TG 1962 sampai 1994 lebih mengatur organisasi atau struktur gereja, bukan tata ibadah dan kehidupan bergereja, berbeda dengan TG sebelumnya yang mengatur kehidupan bergereja, yang meliputi ibadah, sidi, Perjamuan Kudus, pernikahan kristiani dsb. Salah satu dasar Alkitabiah TG 1881 (Gereja Mission Injili di Tanah Batak) adalah Ef 4:11-12 “Dialah yang memberikan baik rasul-rasul maupun nabi-nabi, baik pemberita-pemberita Injil maupun gembala-gembala dan pengajar untuk memperlengkapi orang-orang kudus bagi pekerjaan pelayanan bagi pembangunan tubuh Kristus”. Dasar Alkitabiah tersebut sesuai dengan isi TG 1881 yang banyak mengatur kehidupan bergereja.

TG HKBP: DARI YANG BERCORAK ‘PENGGEMBALAAN’ MENJADI ‘KEPEMIMPINAN’

Sampai sekarang HKBP telah menggunakan 12 Aturan tertulis (1866, 1881, 1907, 1912, 1930, 1940, 1950, 1962, 1972, 1982, 1994, 2004). Perubahan yang paling menonjol dari TG terdahulu sampai yang sekarang adalah pergeseran dari tata gereja yang mengatur kehidupan bergereja menjadi tata gereja yang mengatur kehidupan berorganisasi gereja, dan dari corak ‘penggembalaan’ menjadi ‘kepemimpinan’ (Bnd. Juga istilah yang digunakan dalam AP 1972 dan 1982: Anggaran Dasar dan Anggaran Rumah Tangga (sebagaimana layaknya sebuah organisasi atau yayasan).
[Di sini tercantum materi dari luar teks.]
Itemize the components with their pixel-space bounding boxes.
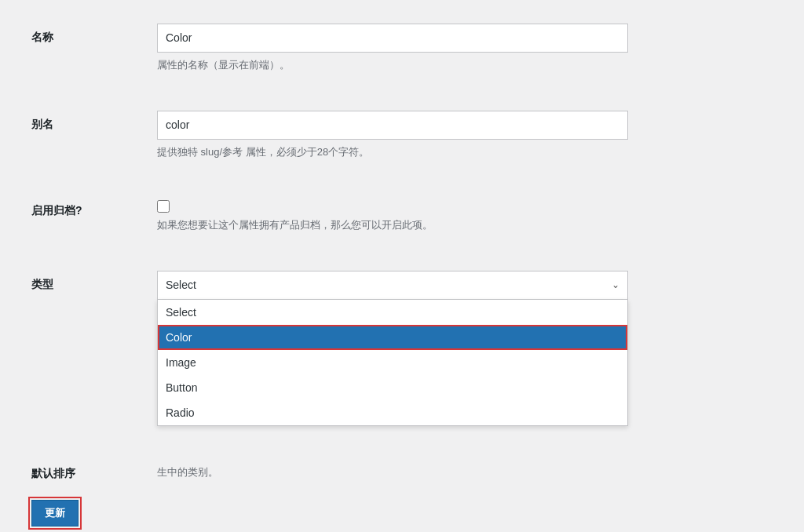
archive-row: 启用归档? 如果您想要让这个属性拥有产品归档，那么您可以开启此项。 — [31, 197, 773, 252]
archive-description: 如果您想要让这个属性拥有产品归档，那么您可以开启此项。 — [157, 217, 628, 233]
chevron-down-icon: ⌄ — [612, 278, 619, 292]
alias-description: 提供独特 slug/参考 属性，必须少于28个字符。 — [157, 144, 628, 160]
name-row: 名称 属性的名称（显示在前端）。 — [31, 24, 773, 92]
dropdown-item[interactable]: Select — [158, 300, 627, 325]
name-input[interactable] — [157, 24, 628, 53]
dropdown-item[interactable]: Radio — [158, 400, 627, 425]
default-sort-row: 默认排序 生中的类别。 — [31, 460, 773, 482]
dropdown-item[interactable]: Image — [158, 350, 627, 375]
name-label: 名称 — [31, 24, 157, 46]
button-row: 更新 — [31, 500, 773, 527]
name-field: 属性的名称（显示在前端）。 — [157, 24, 628, 73]
default-sort-field: 生中的类别。 — [157, 460, 628, 480]
archive-checkbox-wrapper — [157, 197, 628, 213]
alias-row: 别名 提供独特 slug/参考 属性，必须少于28个字符。 — [31, 111, 773, 179]
type-dropdown-list: SelectColorImageButtonRadio — [157, 300, 628, 426]
default-sort-description: 生中的类别。 — [157, 465, 628, 480]
alias-label: 别名 — [31, 111, 157, 133]
type-select-wrapper: Select ⌄ SelectColorImageButtonRadio — [157, 271, 628, 300]
alias-field: 提供独特 slug/参考 属性，必须少于28个字符。 — [157, 111, 628, 160]
update-button[interactable]: 更新 — [31, 500, 79, 527]
archive-field: 如果您想要让这个属性拥有产品归档，那么您可以开启此项。 — [157, 197, 628, 233]
type-label: 类型 — [31, 271, 157, 293]
form-container: 名称 属性的名称（显示在前端）。 别名 提供独特 slug/参考 属性，必须少于… — [31, 24, 773, 527]
default-sort-label: 默认排序 — [31, 460, 157, 482]
name-description: 属性的名称（显示在前端）。 — [157, 57, 628, 73]
type-field: Select ⌄ SelectColorImageButtonRadio — [157, 271, 628, 300]
alias-input[interactable] — [157, 111, 628, 140]
type-select-button[interactable]: Select ⌄ — [157, 271, 628, 300]
dropdown-item[interactable]: Color — [158, 325, 627, 350]
archive-checkbox[interactable] — [157, 200, 170, 213]
dropdown-item[interactable]: Button — [158, 375, 627, 400]
type-row: 类型 Select ⌄ SelectColorImageButtonRadio — [31, 271, 773, 319]
type-select-value: Select — [166, 277, 196, 293]
archive-label: 启用归档? — [31, 197, 157, 219]
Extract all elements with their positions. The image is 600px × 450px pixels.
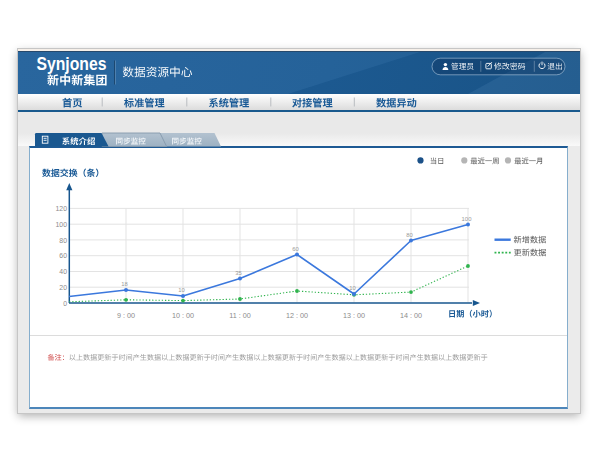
svg-text:12 : 00: 12 : 00	[286, 311, 308, 320]
svg-text:100: 100	[462, 216, 473, 222]
svg-text:20: 20	[59, 284, 67, 291]
svg-text:60: 60	[59, 252, 67, 259]
svg-text:10: 10	[349, 285, 356, 291]
svg-text:35: 35	[235, 270, 242, 276]
svg-text:80: 80	[59, 237, 67, 244]
svg-text:9 : 00: 9 : 00	[117, 311, 135, 320]
svg-text:40: 40	[59, 268, 67, 275]
svg-text:Synjones: Synjones	[37, 54, 107, 74]
svg-text:80: 80	[406, 232, 413, 238]
svg-text:60: 60	[292, 246, 299, 252]
svg-text:120: 120	[56, 205, 68, 212]
svg-text:18: 18	[121, 281, 128, 287]
svg-text:14 : 00: 14 : 00	[400, 311, 422, 320]
svg-text:10: 10	[178, 287, 185, 293]
svg-text:100: 100	[56, 221, 68, 228]
svg-text:13 : 00: 13 : 00	[343, 311, 365, 320]
svg-text:11 : 00: 11 : 00	[229, 311, 250, 320]
svg-text:10 : 00: 10 : 00	[172, 311, 194, 320]
svg-text:0: 0	[63, 300, 67, 307]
Menyangkut pergeseran ini, Dr. J.R. Hutauruk merumuskannya sebagai berikut:[5]

Pada awalnya Tata Gereja HKBP berperan untuk menggembalakan kehidupan warga jemaat. TG tidak terpisahkan dengan kehidupan bergeraja, seperti Ibadah Minggu, pengajaran, dsb. Berdasarkan usia dan berbagai pengalaman HKBP yang semakin bertambah dan bertambahnya jumlah angota jemaat, unsur penggembalaan itu bergeser oleh unsur lain, yaitu unsur ‘kepemimpinan’. Tetapi unsur itu hanya sekadar bergeser karena tidak lagi tercantum dalam TG, namun unsur penggembalaan itu tertulis dalam Hukum Siasat Gereja, “Agenda Huria”, dan yang terakhir (tahun 1951) dalam Konfesi HKBP.
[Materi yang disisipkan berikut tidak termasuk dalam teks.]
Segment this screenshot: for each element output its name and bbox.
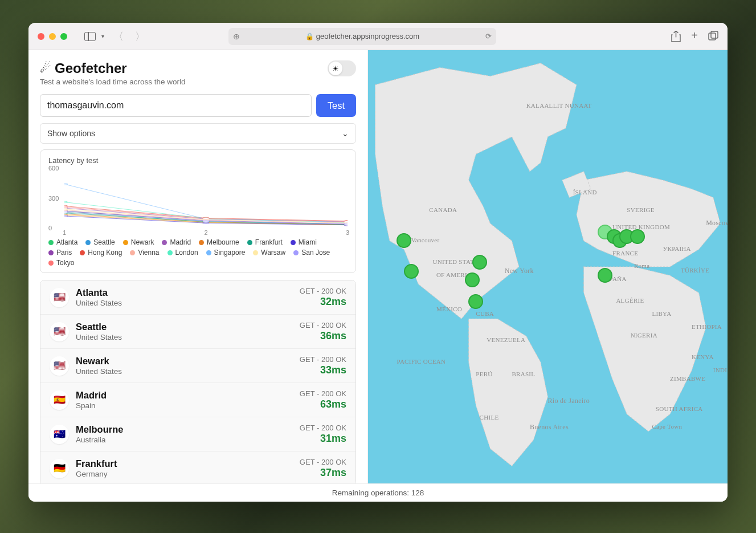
legend-dot-icon bbox=[247, 240, 252, 245]
svg-point-45 bbox=[203, 218, 210, 219]
reader-icon[interactable]: ⊕ bbox=[233, 32, 240, 41]
map-marker[interactable] bbox=[397, 233, 411, 248]
result-country: Australia bbox=[76, 436, 300, 444]
forward-button[interactable]: 〉 bbox=[133, 30, 148, 43]
flag-icon: 🇺🇸 bbox=[50, 322, 69, 341]
new-tab-icon[interactable]: + bbox=[691, 31, 698, 42]
result-row[interactable]: 🇺🇸NewarkUnited StatesGET - 200 OK33ms bbox=[40, 349, 355, 383]
reload-icon[interactable]: ⟳ bbox=[485, 32, 492, 40]
result-latency: 31ms bbox=[300, 433, 346, 445]
map-label: KENYA bbox=[692, 353, 714, 360]
map-label: MÉXICO bbox=[436, 306, 462, 312]
map-label: LIBYA bbox=[652, 310, 671, 317]
legend-item[interactable]: Hong Kong bbox=[80, 249, 122, 257]
flag-icon: 🇩🇪 bbox=[50, 459, 69, 478]
x-tick-label: 2 bbox=[204, 229, 207, 236]
svg-point-44 bbox=[64, 206, 68, 208]
result-city: Newark bbox=[76, 356, 300, 367]
svg-point-20 bbox=[64, 215, 68, 217]
share-icon[interactable] bbox=[671, 31, 681, 42]
legend-item[interactable]: Singapore bbox=[206, 249, 246, 257]
result-city: Seattle bbox=[76, 322, 300, 332]
map-marker[interactable] bbox=[598, 268, 612, 283]
y-tick-label: 0 bbox=[48, 225, 52, 231]
legend-item[interactable]: Paris bbox=[48, 249, 72, 257]
flag-icon: 🇺🇸 bbox=[50, 288, 69, 307]
map-marker[interactable] bbox=[404, 264, 419, 279]
result-row[interactable]: 🇦🇺MelbourneAustraliaGET - 200 OK31ms bbox=[40, 417, 355, 451]
svg-rect-0 bbox=[709, 33, 716, 40]
legend-label: Newark bbox=[131, 238, 154, 246]
address-bar[interactable]: ⊕ 🔒 geofetcher.appsinprogress.com ⟳ bbox=[228, 28, 496, 45]
result-status: GET - 200 OK bbox=[300, 355, 346, 364]
legend-item[interactable]: London bbox=[167, 249, 198, 257]
test-button[interactable]: Test bbox=[316, 94, 356, 117]
result-row[interactable]: 🇪🇸MadridSpainGET - 200 OK63ms bbox=[40, 383, 355, 417]
tabs-icon[interactable] bbox=[708, 31, 718, 42]
result-city: Frankfurt bbox=[76, 458, 300, 469]
legend-label: Warsaw bbox=[261, 249, 285, 257]
back-button[interactable]: 〈 bbox=[111, 30, 126, 43]
map-label: PACIFIC OCEAN bbox=[397, 358, 446, 365]
legend-item[interactable]: Tokyo bbox=[48, 259, 74, 267]
browser-window: ▾ 〈 〉 ⊕ 🔒 geofetcher.appsinprogress.com … bbox=[28, 23, 728, 502]
legend-item[interactable]: Miami bbox=[291, 238, 317, 246]
flag-icon: 🇦🇺 bbox=[50, 425, 69, 444]
map-marker[interactable] bbox=[468, 294, 483, 309]
result-country: Spain bbox=[76, 401, 300, 410]
world-map[interactable]: KALAALLIT NUNAATÍSLANDSVERIGEUNITED KING… bbox=[368, 50, 728, 483]
result-status: GET - 200 OK bbox=[300, 424, 346, 432]
result-row[interactable]: 🇺🇸AtlantaUnited StatesGET - 200 OK32ms bbox=[40, 280, 355, 315]
result-row[interactable]: 🇩🇪FrankfurtGermanyGET - 200 OK37ms bbox=[40, 451, 355, 483]
content: ☄ Geofetcher Test a website's load time … bbox=[28, 50, 728, 483]
result-country: Germany bbox=[76, 470, 300, 478]
legend-dot-icon bbox=[48, 240, 54, 245]
map-marker[interactable] bbox=[472, 255, 487, 270]
map-label: INDIAN bbox=[713, 367, 728, 373]
legend-item[interactable]: San Jose bbox=[293, 249, 330, 257]
legend-item[interactable]: Melbourne bbox=[199, 238, 239, 246]
map-marker[interactable] bbox=[465, 272, 480, 287]
legend-item[interactable]: Warsaw bbox=[253, 249, 285, 257]
svg-point-32 bbox=[64, 201, 68, 203]
theme-toggle[interactable]: ☀ bbox=[328, 60, 356, 76]
minimize-window-icon[interactable] bbox=[49, 33, 56, 40]
y-tick-label: 600 bbox=[48, 165, 59, 172]
map-label: Roma bbox=[634, 262, 649, 269]
legend-label: Hong Kong bbox=[88, 249, 122, 257]
map-marker[interactable] bbox=[630, 229, 645, 244]
result-latency: 32ms bbox=[300, 296, 346, 308]
map-label: Buenos Aires bbox=[530, 423, 569, 432]
legend-item[interactable]: Newark bbox=[123, 238, 154, 246]
show-options-toggle[interactable]: Show options ⌄ bbox=[40, 123, 356, 144]
legend-item[interactable]: Atlanta bbox=[48, 238, 77, 246]
close-window-icon[interactable] bbox=[38, 33, 44, 40]
legend-dot-icon bbox=[253, 250, 258, 255]
remaining-operations: Remaining operations: 128 bbox=[332, 489, 424, 497]
title-bar: ▾ 〈 〉 ⊕ 🔒 geofetcher.appsinprogress.com … bbox=[28, 23, 728, 50]
legend-dot-icon bbox=[130, 250, 135, 255]
map-label: FRANCE bbox=[612, 250, 638, 257]
url-input[interactable] bbox=[40, 94, 312, 117]
map-label: Rio de Janeiro bbox=[548, 397, 590, 405]
map-label: ZIMBABWE bbox=[670, 375, 705, 382]
sidebar-toggle-icon[interactable] bbox=[84, 32, 96, 41]
legend-label: Tokyo bbox=[56, 259, 74, 267]
legend-item[interactable]: Vienna bbox=[130, 249, 159, 257]
result-row[interactable]: 🇺🇸SeattleUnited StatesGET - 200 OK36ms bbox=[40, 315, 355, 349]
map-label: UNITED KINGDOM bbox=[612, 223, 670, 230]
legend-item[interactable]: Madrid bbox=[162, 238, 191, 246]
map-label: CHILE bbox=[480, 414, 499, 421]
chevron-down-icon[interactable]: ▾ bbox=[101, 33, 104, 39]
x-tick-label: 3 bbox=[346, 229, 349, 236]
left-panel: ☄ Geofetcher Test a website's load time … bbox=[28, 50, 368, 483]
maximize-window-icon[interactable] bbox=[60, 33, 67, 40]
map-label: ETHIOPIA bbox=[692, 323, 722, 330]
traffic-lights bbox=[38, 33, 67, 40]
legend-label: London bbox=[175, 249, 198, 257]
legend-item[interactable]: Seattle bbox=[85, 238, 115, 246]
legend-label: Madrid bbox=[170, 238, 191, 246]
flag-icon: 🇪🇸 bbox=[50, 390, 69, 410]
legend-item[interactable]: Frankfurt bbox=[247, 238, 283, 246]
map-label: VENEZUELA bbox=[487, 336, 525, 343]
Pergeseran tersebut dapat juga dilihat dari kekhasan beberapa TG berikut ini.

· TG 1866 yang disebut dengan “Peraturan Jemaat dan Tata Ibadah” a.l. mengatur (1) perkawinan, (2) kewajiban setiap orang Kristen Batak mengaku dirinya Kristen (3) Tata Ibadah, mencakup: nyanyian, liturgi (perintah-perintah), Pengakuan Iman dan doa, nyanyian, kotbah dan doa, nyanyian, berkat, menyanyikan haleluya 9 kali dan amin 6 kali. Kemudian, doa hening dan jemaat bubar. (4) Perjamuan Kudus dilakukan sekali dalam 3 bulan. (JRH 52).
· TG 1881 yang disebut “Peraturan Jemaat, Gereja dan Sinode untuk Gereja Mission di Tanah Batak”, masih melanjutkan TG 1866. Tetapi dalam TG ini sudah diatur syarat untuk menjadi satu jemaat minimal 10 keluarga. Dalam arti tertentu TG ini sudah menunjukkan peranan ‘struktur’ seperti bunyi pasal 20:

Seluruh jemaat Kristen yang berada di tanah Batak yang terdiri dari beberapa ressort, distrik disatukan menjadi Gereja Mission di tanah Batak yang dipimpin oleh seorang Ephorus.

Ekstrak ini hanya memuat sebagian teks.